InterruptConfig captures the interrupt delivery preferences: trigger mode (edge vs. level), steering destination, and whether data should be displayed to the console or logged to a file. The bProcessOnboardInterrupts flag determines whether the IDR commands target the board’s onboard interface or an offboard (PCI) interface.

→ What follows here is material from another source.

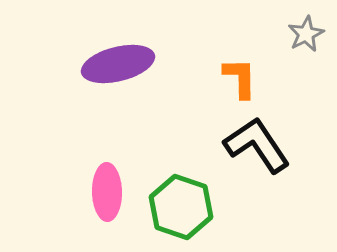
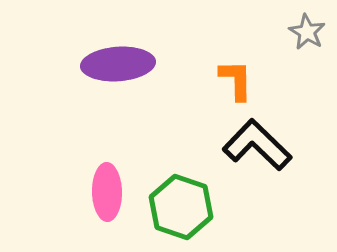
gray star: moved 1 px right, 2 px up; rotated 15 degrees counterclockwise
purple ellipse: rotated 10 degrees clockwise
orange L-shape: moved 4 px left, 2 px down
black L-shape: rotated 12 degrees counterclockwise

/* From naiapp_interrupt_ether.h */
typedef struct _IDRConfig
{
   int32_t  cardIndex;
   nai_intf_t boardInterface;
   uint16_t protocol;
   uint16_t port;
   uint8_t  *ipAddress;
   uint8_t  ipLength;
   uint8_t  *commands;
   uint16_t cmdcount;
   uint16_t cmdlength;
   uint16_t idrId;
} IDRConfig;

IDRConfig captures the Ethernet IDR network settings: the UDP protocol, destination IP address and port where interrupt notifications are sent, and the command buffer that stores the read/write operations the board executes when an interrupt fires. The cmdcount and cmdlength fields track the number and total byte length of the embedded commands.

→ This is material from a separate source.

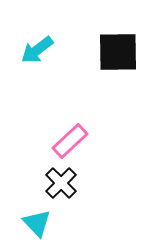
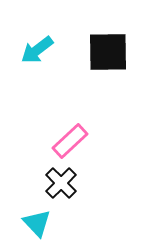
black square: moved 10 px left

Gen4 Ethernet Requirement Check

The first thing Run_AR_Interrupt_Basic_Ethernet() does after determining the channel count is verify that the connected board supports Gen4 Ethernet commands. This is a hard requirement — earlier board generations do not have the IDR engine.

inputARConfig.maxChannel = naibrd_AR_GetChannelCount( inputARConfig.modid );
inputARConfig.minChannel = 1;

/* check if AR module supports GEN 4 Ethernet */
bGen4ArIDRCommands = SupportsGen4Ether( inputARConfig.cardIndex );

if ( !bGen4ArIDRCommands )
{
   printf( "AR Ethernet Interrupt Support Prior to Generation 4 Ethernet commands currently not supported\n" );
   bQuit = TRUE;
}

SupportsGen4Ether() is a shared utility function that queries the board’s Ethernet generation capability. If the board does not support Gen4, the application exits the interrupt flow immediately with an error message. There is no fallback to an older protocol — you must use a Gen4 or later board for Ethernet IDR.

In your own application, always call SupportsGen4Ether() before attempting any IDR configuration. Calling naibrd_Ether_SetIDRConfig() on a pre-Gen4 board will fail.

Important

Common Errors

"Generation 4 Ethernet commands currently not supported" — the connected board does not support IDR. Verify you are using a Gen4 or later board. Check the board’s firmware version if you believe the hardware should support Gen4.

User Configuration Prompts

After the Gen4 check passes, the sample prompts the user for several configuration parameters before setting up the IDR and interrupt system. In your own application, you would set these values programmatically rather than prompting interactively.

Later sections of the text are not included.